The Bush and Obama Administrations were extraordinarily aggressive in expanding US espionage action domestically. Obama was infamously aggressive in targeting the press. The notion that they'd do all of that and not begin tracking journalists in a comprehensive fashion was an improbable scenario. The first leaks by Snowden should have prompted the press to assume it. It's why so many of the major media outlets have gone to increased lengths to establish more robust communication approaches for secrecy of contact. Surely they all knew the surveillence systems had been dramatically broadened and that they'd be a key observation point for domestic intel, leaks, sources. The only thing different since the Nixon era (it really goes even further back), is the scale and efficiency at which they can do the tracking through automation; nothing ever changed about the targeting.


Is there evidence this specific tracking started under a previous administration?

Or must we first ensure that we deflect blame from the current administration, notably characterised by ongoing violent rhetoric about journalists, including a surprising effort to ignore the government sanctioned murder of a journalist by an "ally".


It's more like ensuring that we don't assume that things come into existence as soon as we personally become aware of them, then that we don't assign them completely to the current person who, since we personally dislike him, caused us to pay attention in the first place.

The US government has been caught spying on and manipulating journalists since the G.W. Bush administration, and Obama was particularly energetic.


It’s not the same but comes to mind in the discussion: “embedded reporters”. They have been around a long time, arguably including World War Two, but were taken to some pretty extreme levels in the ‘03 Gulf War. The cosy relationship is corrupting and completely unhelpful, with state control and propaganda pushed by supposedly independent journalists who are contracted to say-no-evil.

https://www.google.co.nz/amp/s/www.independent.co.uk/news/me...

https://www.google.co.nz/amp/s/amp.theguardian.com/media/200...


Obama spied on Sharyl Atkinson is pretty well known.
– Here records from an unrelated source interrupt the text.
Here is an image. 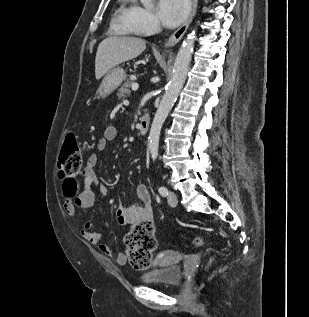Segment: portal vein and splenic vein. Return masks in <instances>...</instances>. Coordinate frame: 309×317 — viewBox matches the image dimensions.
<instances>
[{
    "label": "portal vein and splenic vein",
    "mask_w": 309,
    "mask_h": 317,
    "mask_svg": "<svg viewBox=\"0 0 309 317\" xmlns=\"http://www.w3.org/2000/svg\"><path fill=\"white\" fill-rule=\"evenodd\" d=\"M131 88H132L133 91L138 90V88H139L138 83H133L132 86H131Z\"/></svg>",
    "instance_id": "1"
}]
</instances>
It's not, because it never made sense. She was a nobody and the things she reported on where reported by others.

One of her allegations of hacking was a stuck delete key [1]

[1] https://www.vox.com/2014/10/31/7140247/the-right-is-convince...


You are correct about that case, but others are well-documented, specifically regarding the AP and James Rosen:

Dana Milbank of the Washington Post stated: "The Rosen affair is as flagrant an assault on civil liberties as anything done by George W. Bush’s administration, and it uses technology to silence critics in a way Richard Nixon could only have dreamed of. To treat a reporter as a criminal for doing his job — seeking out information the government doesn’t want made public — deprives Americans of the First Amendment freedom on which all other constitutional rights are based."

https://en.wikipedia.org/wiki/2013_articles_about_the_Depart...


It is called normalizing the behavior. When the society accepts this as the new normal, no one will care.


Yes, this actually surprised me, but I guess some people really don't mind (or just didn't think about) having to testify before Congress in order to justify their actions.


Yeah, but now we know.

People said the same things when Snowden leaked PRISM etc.


I'm not surprised to see somebody here protesting their lack of surprise. Hacker news is not a thriller. If the sensation of surprise is what you seek, then go watch a shitty horror movie with jump scares.


I'd be more surprised if they weren't. It's probably just a view on the database that tracks everyone.


Just because we aren't surprised doesn't mean we shouldn't be outraged.